The problem.
Your answer should be the exact lines of the data below from the one containing "3 [tab] (620, 1754)" through the one containing "Previous (27, 1511)"; please include nothing else.

Collected data entries
--- START ---
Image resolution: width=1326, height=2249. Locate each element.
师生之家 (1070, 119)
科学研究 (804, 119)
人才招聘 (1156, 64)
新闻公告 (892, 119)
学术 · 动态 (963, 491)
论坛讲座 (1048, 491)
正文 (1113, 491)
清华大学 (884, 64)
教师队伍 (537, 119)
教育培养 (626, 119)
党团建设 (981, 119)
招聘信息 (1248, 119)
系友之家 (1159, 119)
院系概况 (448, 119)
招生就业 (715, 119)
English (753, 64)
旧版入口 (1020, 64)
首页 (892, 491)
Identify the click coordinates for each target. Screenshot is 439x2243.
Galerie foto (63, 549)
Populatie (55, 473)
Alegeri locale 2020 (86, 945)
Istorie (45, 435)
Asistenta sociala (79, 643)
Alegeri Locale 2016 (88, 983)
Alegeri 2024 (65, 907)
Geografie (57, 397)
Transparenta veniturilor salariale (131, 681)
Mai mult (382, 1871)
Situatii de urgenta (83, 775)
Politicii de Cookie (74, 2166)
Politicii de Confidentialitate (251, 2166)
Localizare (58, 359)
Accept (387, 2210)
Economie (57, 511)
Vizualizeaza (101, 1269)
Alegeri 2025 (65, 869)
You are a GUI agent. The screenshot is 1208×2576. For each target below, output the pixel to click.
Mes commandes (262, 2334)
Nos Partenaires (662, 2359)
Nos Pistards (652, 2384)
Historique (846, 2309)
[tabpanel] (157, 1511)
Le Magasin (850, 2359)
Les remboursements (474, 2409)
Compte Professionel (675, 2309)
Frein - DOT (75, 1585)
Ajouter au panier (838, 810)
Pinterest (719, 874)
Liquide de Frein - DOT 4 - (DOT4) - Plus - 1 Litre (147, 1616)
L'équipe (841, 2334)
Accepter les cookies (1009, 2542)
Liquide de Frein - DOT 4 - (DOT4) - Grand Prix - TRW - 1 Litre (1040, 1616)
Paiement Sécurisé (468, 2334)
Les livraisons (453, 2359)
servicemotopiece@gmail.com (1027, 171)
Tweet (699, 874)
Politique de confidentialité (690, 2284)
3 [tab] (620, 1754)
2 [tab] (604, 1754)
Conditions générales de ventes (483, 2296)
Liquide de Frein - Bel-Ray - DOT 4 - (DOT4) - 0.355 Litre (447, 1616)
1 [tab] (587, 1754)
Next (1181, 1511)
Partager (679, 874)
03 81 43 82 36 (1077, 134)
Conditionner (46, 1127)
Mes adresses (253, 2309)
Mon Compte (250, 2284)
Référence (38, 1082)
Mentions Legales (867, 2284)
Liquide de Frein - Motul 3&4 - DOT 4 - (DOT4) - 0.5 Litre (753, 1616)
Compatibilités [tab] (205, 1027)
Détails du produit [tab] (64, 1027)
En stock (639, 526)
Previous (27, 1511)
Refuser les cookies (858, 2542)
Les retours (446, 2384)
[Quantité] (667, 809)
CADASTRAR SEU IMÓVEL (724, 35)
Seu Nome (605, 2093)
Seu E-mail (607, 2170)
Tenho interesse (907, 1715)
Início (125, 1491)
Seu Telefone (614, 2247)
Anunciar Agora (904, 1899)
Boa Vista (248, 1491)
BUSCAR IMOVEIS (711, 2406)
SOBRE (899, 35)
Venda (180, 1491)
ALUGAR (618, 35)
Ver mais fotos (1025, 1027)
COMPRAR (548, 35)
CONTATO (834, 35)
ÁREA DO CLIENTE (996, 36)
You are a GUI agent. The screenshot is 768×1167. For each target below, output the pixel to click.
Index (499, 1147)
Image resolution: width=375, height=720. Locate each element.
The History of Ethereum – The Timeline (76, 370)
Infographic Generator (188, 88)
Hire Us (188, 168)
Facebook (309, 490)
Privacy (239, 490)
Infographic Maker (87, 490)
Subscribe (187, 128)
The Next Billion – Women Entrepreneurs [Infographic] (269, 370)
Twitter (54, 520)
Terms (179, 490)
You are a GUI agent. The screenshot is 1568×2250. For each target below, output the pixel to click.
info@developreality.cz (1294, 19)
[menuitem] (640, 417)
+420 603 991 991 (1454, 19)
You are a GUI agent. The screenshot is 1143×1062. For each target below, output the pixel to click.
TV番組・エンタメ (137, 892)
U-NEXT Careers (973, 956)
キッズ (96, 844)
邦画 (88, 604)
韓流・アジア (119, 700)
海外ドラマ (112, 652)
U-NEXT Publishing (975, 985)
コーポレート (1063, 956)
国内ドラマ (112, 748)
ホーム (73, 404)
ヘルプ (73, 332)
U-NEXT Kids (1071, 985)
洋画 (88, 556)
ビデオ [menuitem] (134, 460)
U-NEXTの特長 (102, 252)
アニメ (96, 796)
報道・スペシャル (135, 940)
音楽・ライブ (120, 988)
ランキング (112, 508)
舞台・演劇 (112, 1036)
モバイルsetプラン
--- END ---
Result of the exercise.
3 [tab] (620, 1754)
2 [tab] (604, 1754)
Conditions générales de ventes (483, 2296)
Liquide de Frein - Bel-Ray - DOT 4 - (DOT4) - 0.355 Litre (447, 1616)
1 [tab] (587, 1754)
Next (1181, 1511)
Partager (679, 874)
03 81 43 82 36 (1077, 134)
Conditionner (46, 1127)
Mes adresses (253, 2309)
Mon Compte (250, 2284)
Référence (38, 1082)
Mentions Legales (867, 2284)
Liquide de Frein - Motul 3&4 - DOT 4 - (DOT4) - 0.5 Litre (753, 1616)
Compatibilités [tab] (205, 1027)
Détails du produit [tab] (64, 1027)
En stock (639, 526)
Previous (27, 1511)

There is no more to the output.